(Records supplied begins)
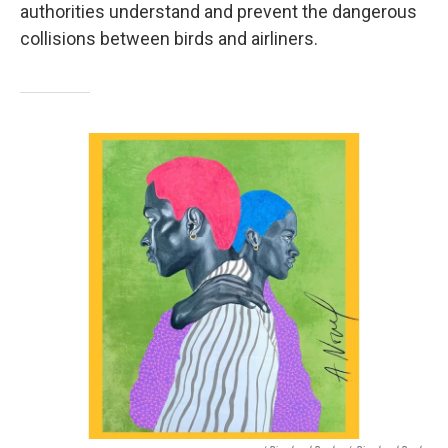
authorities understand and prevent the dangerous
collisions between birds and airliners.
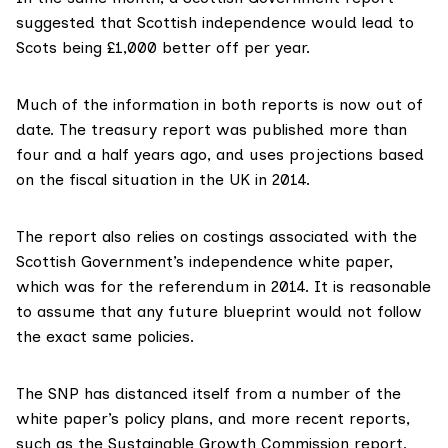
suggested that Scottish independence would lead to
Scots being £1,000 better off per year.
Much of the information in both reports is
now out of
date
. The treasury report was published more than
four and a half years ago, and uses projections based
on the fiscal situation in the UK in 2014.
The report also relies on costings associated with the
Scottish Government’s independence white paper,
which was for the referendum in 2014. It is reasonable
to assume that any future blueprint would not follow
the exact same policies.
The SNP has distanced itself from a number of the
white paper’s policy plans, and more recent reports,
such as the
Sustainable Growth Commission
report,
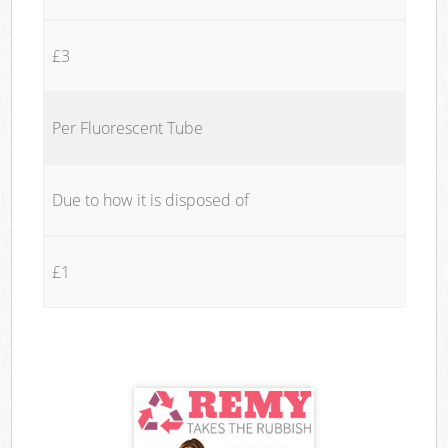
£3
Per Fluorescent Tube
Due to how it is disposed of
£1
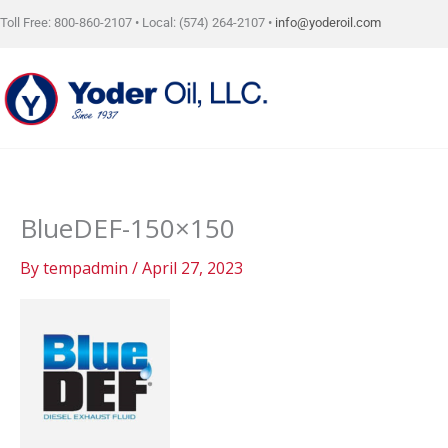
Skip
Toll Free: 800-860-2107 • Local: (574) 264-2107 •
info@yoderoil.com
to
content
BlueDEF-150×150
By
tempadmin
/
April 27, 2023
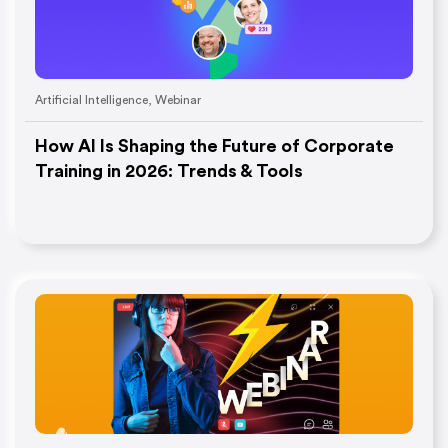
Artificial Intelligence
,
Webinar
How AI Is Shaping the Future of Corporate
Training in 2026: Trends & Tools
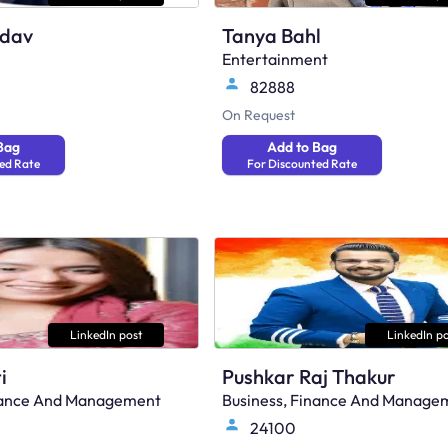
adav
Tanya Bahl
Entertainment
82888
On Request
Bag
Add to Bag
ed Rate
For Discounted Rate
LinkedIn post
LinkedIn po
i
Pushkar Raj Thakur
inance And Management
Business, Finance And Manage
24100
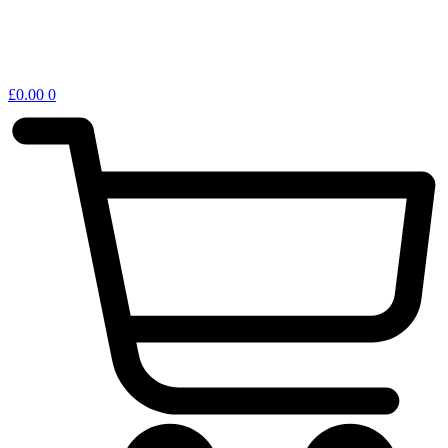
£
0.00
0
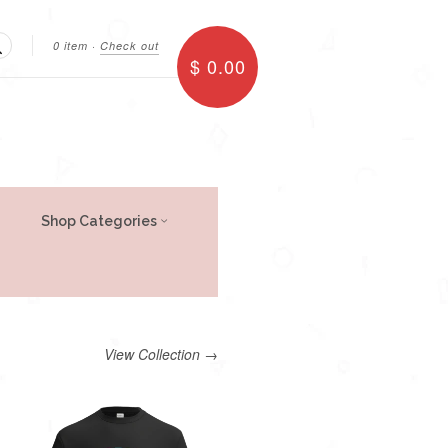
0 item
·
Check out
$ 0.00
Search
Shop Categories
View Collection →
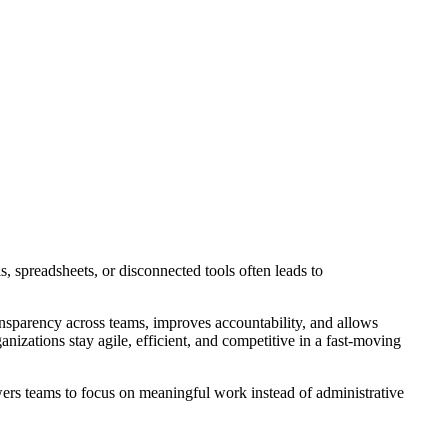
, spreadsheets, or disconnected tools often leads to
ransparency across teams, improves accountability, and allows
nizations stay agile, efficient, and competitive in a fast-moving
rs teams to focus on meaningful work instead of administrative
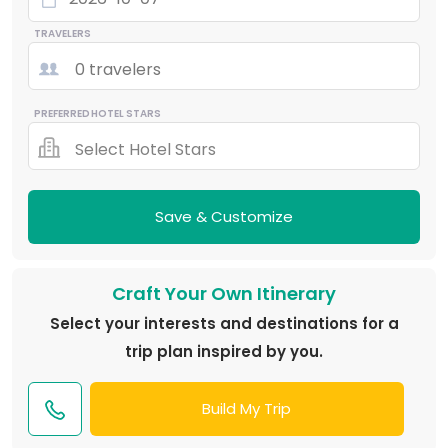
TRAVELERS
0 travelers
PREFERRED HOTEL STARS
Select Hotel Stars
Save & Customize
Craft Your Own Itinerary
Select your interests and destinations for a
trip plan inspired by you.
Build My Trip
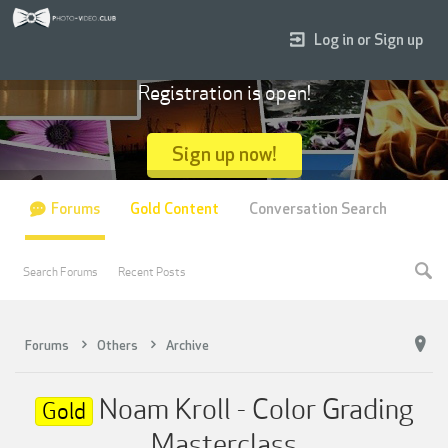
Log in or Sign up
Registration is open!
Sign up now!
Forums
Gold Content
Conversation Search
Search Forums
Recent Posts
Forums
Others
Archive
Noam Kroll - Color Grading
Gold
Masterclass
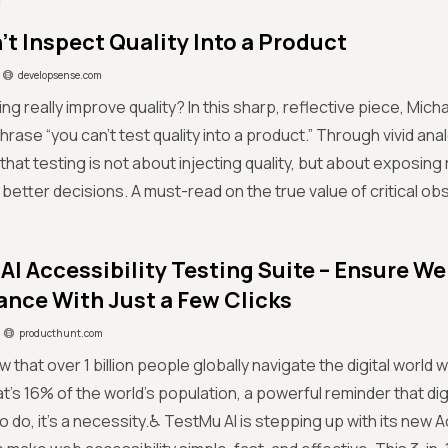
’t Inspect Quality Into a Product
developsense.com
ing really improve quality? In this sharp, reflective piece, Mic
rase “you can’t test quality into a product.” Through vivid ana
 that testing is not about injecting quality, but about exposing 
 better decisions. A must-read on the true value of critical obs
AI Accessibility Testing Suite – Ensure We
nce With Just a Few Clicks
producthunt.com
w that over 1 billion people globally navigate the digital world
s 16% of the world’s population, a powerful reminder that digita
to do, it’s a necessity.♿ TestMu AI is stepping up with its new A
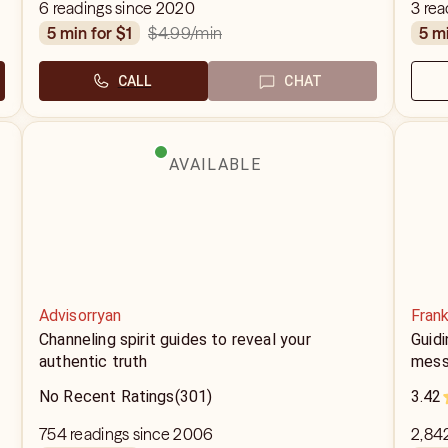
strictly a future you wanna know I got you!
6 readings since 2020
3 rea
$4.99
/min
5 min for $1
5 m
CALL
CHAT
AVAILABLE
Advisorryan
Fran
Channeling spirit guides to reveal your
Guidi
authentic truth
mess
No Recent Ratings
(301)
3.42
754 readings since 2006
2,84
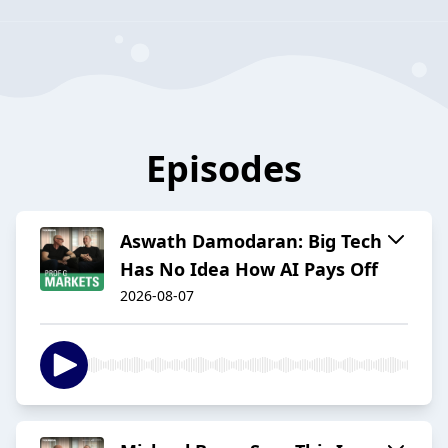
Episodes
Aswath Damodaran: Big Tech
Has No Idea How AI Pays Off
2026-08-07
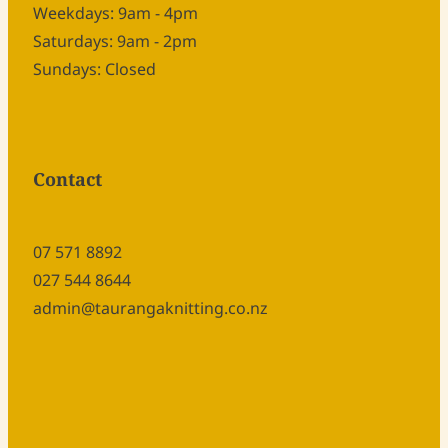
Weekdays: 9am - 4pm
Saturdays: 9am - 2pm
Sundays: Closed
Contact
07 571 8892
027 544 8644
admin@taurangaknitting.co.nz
(Records supplied ends)
* Your goal *
Leaving out the pictures, return the records exactly as given.

* Answer to this task *
authorities understand and prevent the dangerous
collisions between birds and airliners.
suggested that Scottish independence would lead to
Scots being £1,000 better off per year.
Much of the information in both reports is
now out of
date
. The treasury report was published more than
four and a half years ago, and uses projections based
on the fiscal situation in the UK in 2014.
The report also relies on costings associated with the
Scottish Government’s independence white paper,
which was for the referendum in 2014. It is reasonable
to assume that any future blueprint would not follow
the exact same policies.
The SNP has distanced itself from a number of the
white paper’s policy plans, and more recent reports,
such as the
Sustainable Growth Commission
report,
£3
Per Fluorescent Tube
Due to how it is disposed of
£1
Skip
Toll Free: 800-860-2107 • Local: (574) 264-2107 •
info@yoderoil.com
to
content
BlueDEF-150×150
By
tempadmin
/
April 27, 2023
Artificial Intelligence
,
Webinar
How AI Is Shaping the Future of Corporate
Training in 2026: Trends & Tools
adav
Tanya Bahl
Entertainment
82888
On Request
Bag
Add to Bag
ed Rate
For Discounted Rate
LinkedIn post
LinkedIn po
i
Pushkar Raj Thakur
inance And Management
Business, Finance And Manage
24100
£
0.00
0
0 item
·
Check out
$ 0.00
Search
Shop Categories
View Collection →
, spreadsheets, or disconnected tools often leads to
ransparency across teams, improves accountability, and allows
nizations stay agile, efficient, and competitive in a fast-moving
rs teams to focus on meaningful work instead of administrative
TRAVELERS
0 travelers
PREFERRED HOTEL STARS
Select Hotel Stars
Save & Customize
Craft Your Own Itinerary
Select your interests and destinations for a
trip plan inspired by you.
Build My Trip
Log in or Sign up
Registration is open!
Sign up now!
Forums
Gold Content
Conversation Search
Search Forums
Recent Posts
Forums
Others
Archive
Noam Kroll - Color Grading
Gold
Masterclass
’t Inspect Quality Into a Product
developsense.com
ing really improve quality? In this sharp, reflective piece, Mic
rase “you can’t test quality into a product.” Through vivid ana
 that testing is not about injecting quality, but about exposing 
 better decisions. A must-read on the true value of critical obs
AI Accessibility Testing Suite – Ensure We
nce With Just a Few Clicks
producthunt.com
w that over 1 billion people globally navigate the digital world
s 16% of the world’s population, a powerful reminder that digita
to do, it’s a necessity.♿ TestMu AI is stepping up with its new A
strictly a future you wanna know I got you!
6 readings since 2020
3 rea
$4.99
/min
5 min for $1
5 m
CALL
CHAT
AVAILABLE
Advisorryan
Fran
Channeling spirit guides to reveal your
Guidi
authentic truth
mess
No Recent Ratings
(301)
3.42
754 readings since 2006
2,84
Episodes
Aswath Damodaran: Big Tech
Has No Idea How AI Pays Off
2026-08-07
Weekdays: 9am - 4pm
Saturdays: 9am - 2pm
Sundays: Closed
Contact
07 571 8892
027 544 8644
admin@taurangaknitting.co.nz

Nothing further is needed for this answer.